Desta vez, a força-tarefa busca esclarecer se esses integrantes tiveram algum nível de participação ou conhecimento do esquema de fraude contábil que levou à crise da varejista (entenda mais abaixo).
Paulo Alberto Lemann, acionista das Americanas e um dos alvos, é filho de Jorge Paulo Lemann, economista e empresário que não é alvo da operação desta quinta.
O que dizem os citados
Os acionistas de referência afirmaram, em nota, que foram surpreendidos pela operação da Polícia Federal e sustentam que tanto eles quanto o Conselho de Administração foram enganados e induzidos ao erro pela antiga diretoria da empresa, com base nas investigações conduzidas ao longo dos últimos anos.
Eles dizem que a ação faz parte do curso normal das apurações e reiteram que vêm colaborando com as autoridades desde que tiveram conhecimento das fraudes, em janeiro de 2023.
As defesas também informaram que ainda não tiveram acesso à íntegra da decisão judicial e aguardam mais informações para eventual manifestação.
O Bradesco, por sua vez, informou que acompanha a situação e está à disposição das autoridades.
Já o Itaú afirmou que não é investigado no caso, mas que colabora com as autoridades desde 2023, fornecendo informações.
Em nota, o banco diz ter comprovado à Justiça a regularidade de sua atuação, destacando que recusou pedidos da antiga gestão das Americanas para alterar documentos, e reiterou que agiu com rigor e confiança no trabalho das autoridades.
O Santander também se posicionou.

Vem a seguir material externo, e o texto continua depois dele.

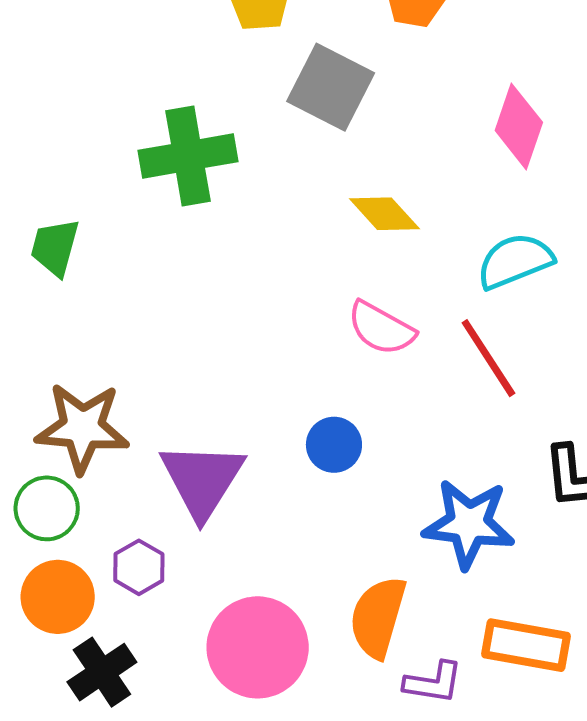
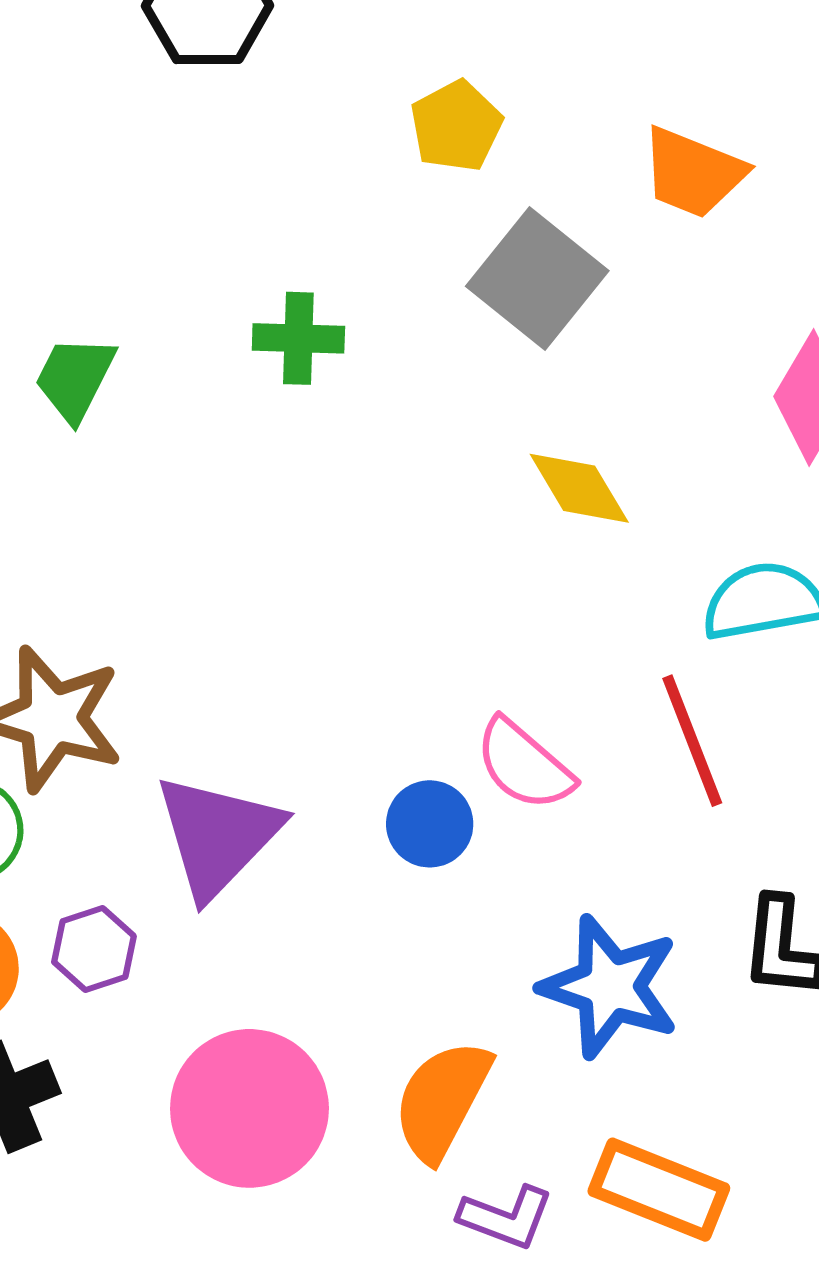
green cross: (188, 156) -> (298, 338), size x0.6
green trapezoid: (55, 247) -> (75, 378), moved
pink semicircle: (381, 328) -> (524, 765), moved

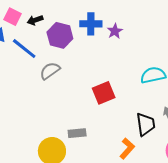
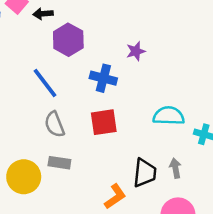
blue cross: (91, 24) -> (103, 78), moved
blue line: (24, 49) -> (45, 83), moved
gray semicircle: (50, 71) -> (55, 124), moved, turned -90

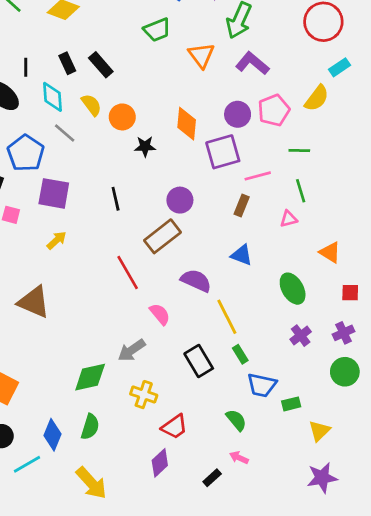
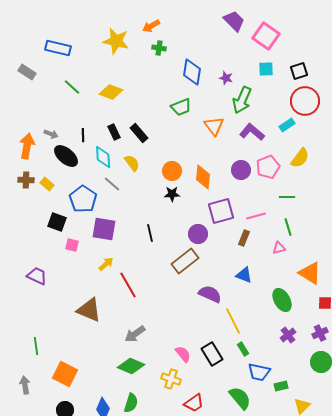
cyan rectangle: (339, 67) -> (287, 125), moved
orange circle: (122, 117) -> (172, 171), moved
purple square: (223, 152) -> (221, 211), moved
orange triangle: (330, 252) -> (310, 273), size x1.4
red line: (128, 273) -> (128, 285), moved
pink semicircle: (160, 314) -> (183, 354), moved
gray arrow: (132, 350) -> (135, 334), moved
green diamond: (90, 377) -> (131, 366), turned 36
green semicircle: (236, 420) -> (240, 398), size x1.4

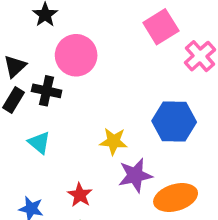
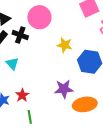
yellow star: (114, 141) -> (65, 45), moved
red star: (80, 195) -> (22, 95), moved

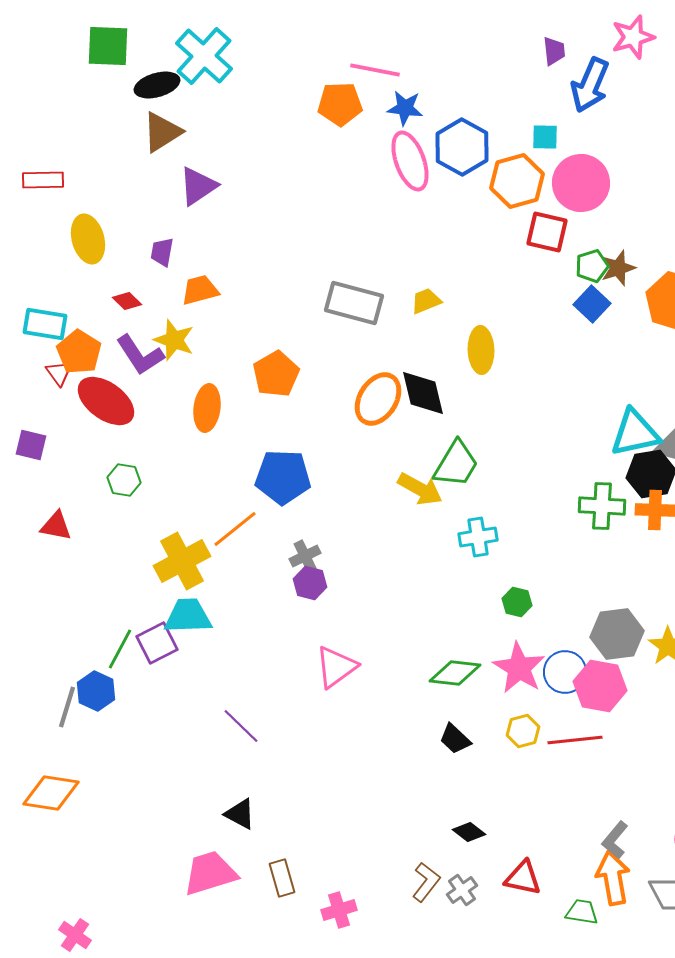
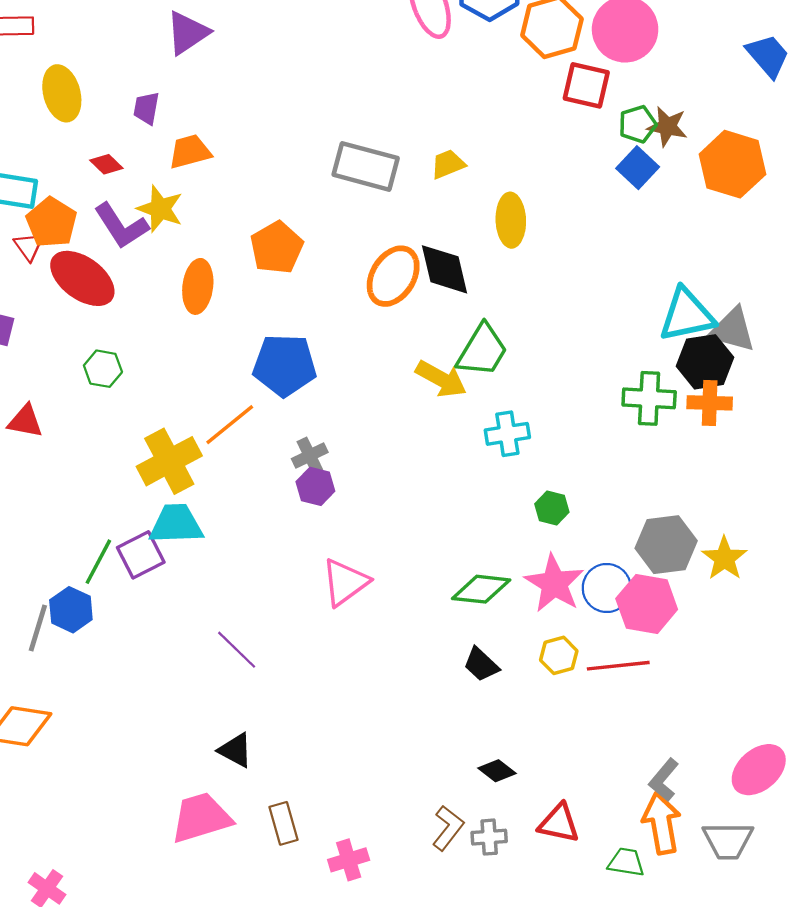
brown star: (618, 268) -> (667, 126), turned 30
gray cross: (462, 890) -> (489, 837), turned 32

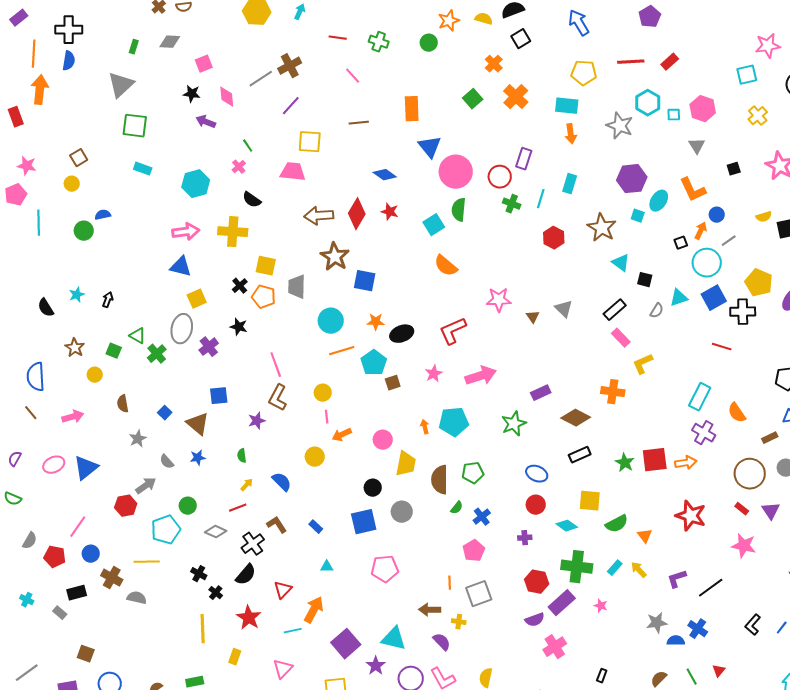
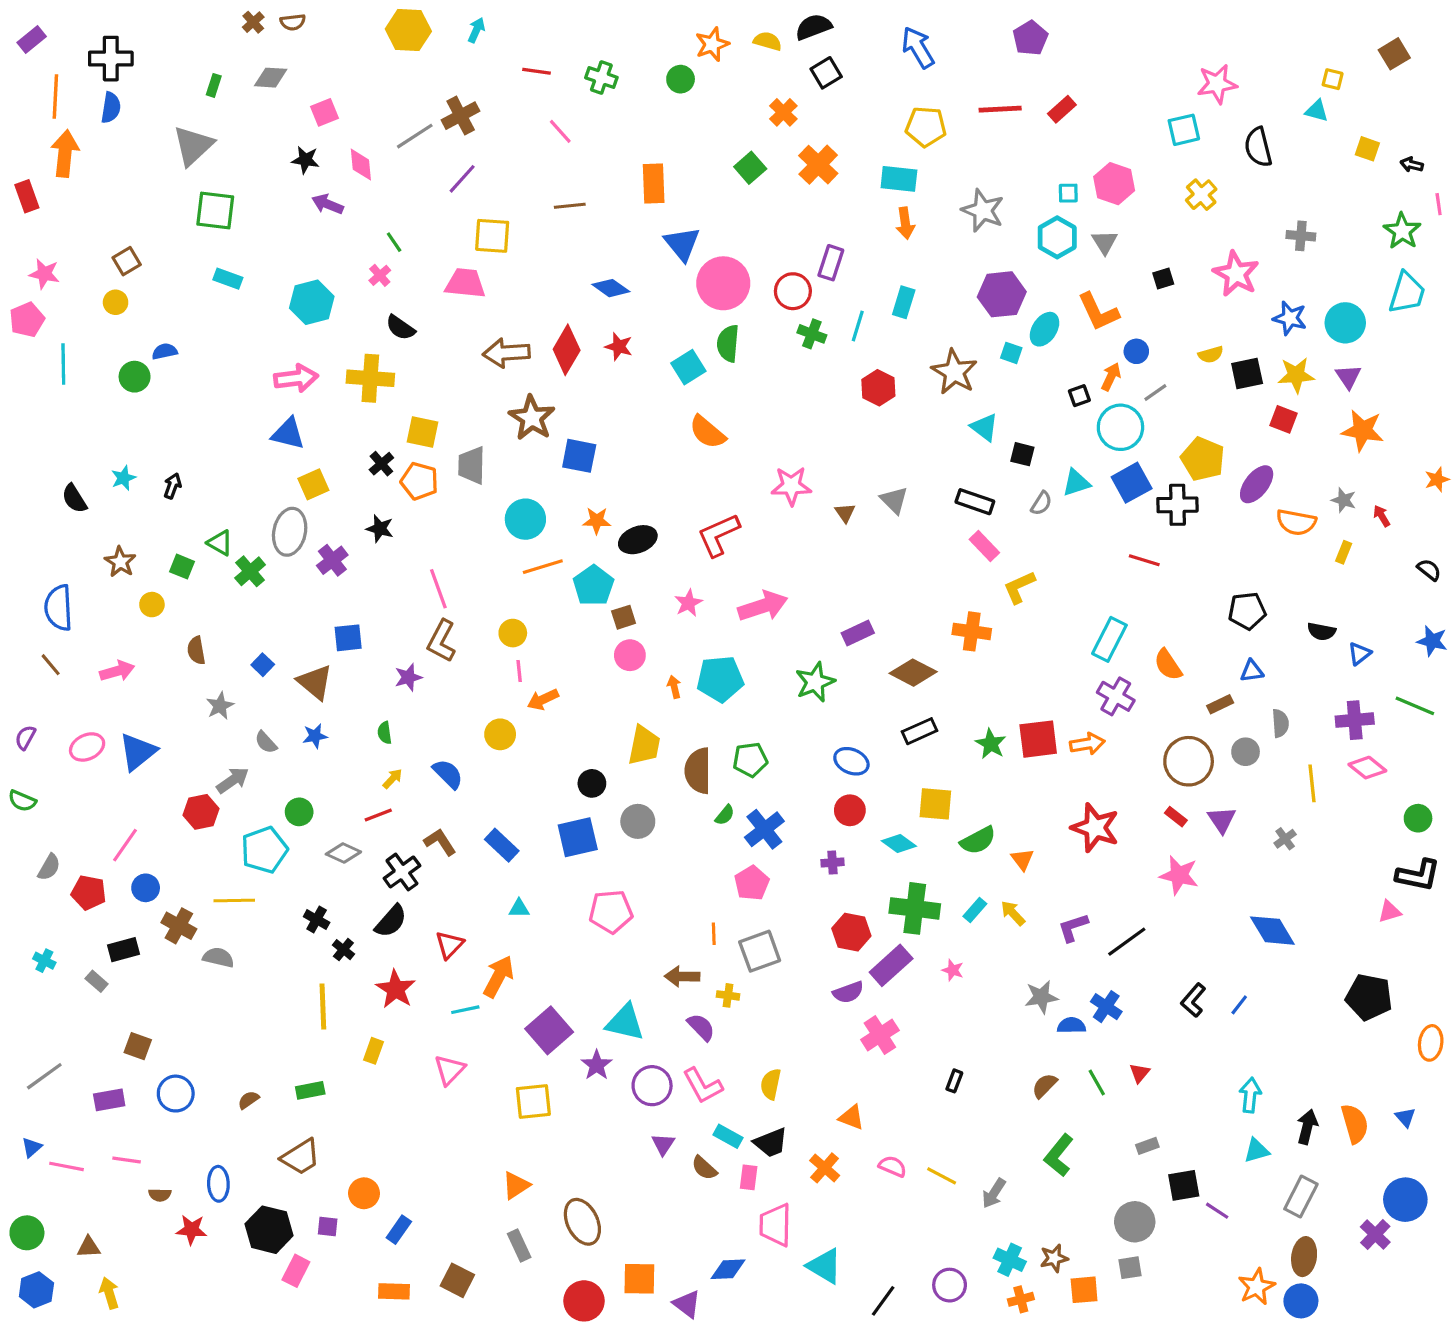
cyan hexagon: (648, 103) -> (1057, 237), moved
black rectangle: (615, 310) -> (975, 502), turned 60
pink circle: (383, 440) -> (630, 655), moved
blue cross: (482, 517) -> (764, 829), size x1.4
blue rectangle: (316, 527) -> (502, 845), size x1.5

O banco informou que “está ao lado das partes prejudicadas” envolvendo as fraudes e que segue colaborando com as autoridades.
A instituição acrescentou que reitera o compromisso com a ética, a transparência e o estrito cumprimento da regulamentação em suas operações.
As Americanas também informou que não foi alvo de operação nesta quinta. Em nota, a companhia disse que a ação se refere às fraudes contábeis reveladas em 2023.
“A Americanas informa que não foi alvo de mandados de busca nesta manhã e que a Operação Disclosure realizada pela Polícia Federal e pelo Ministério Público Federal se refere à fraude revelada em 2023. A Companhia seguirá colaborando com as investigações e é a maior interessada no esclarecimento dos fatos”, afirmou.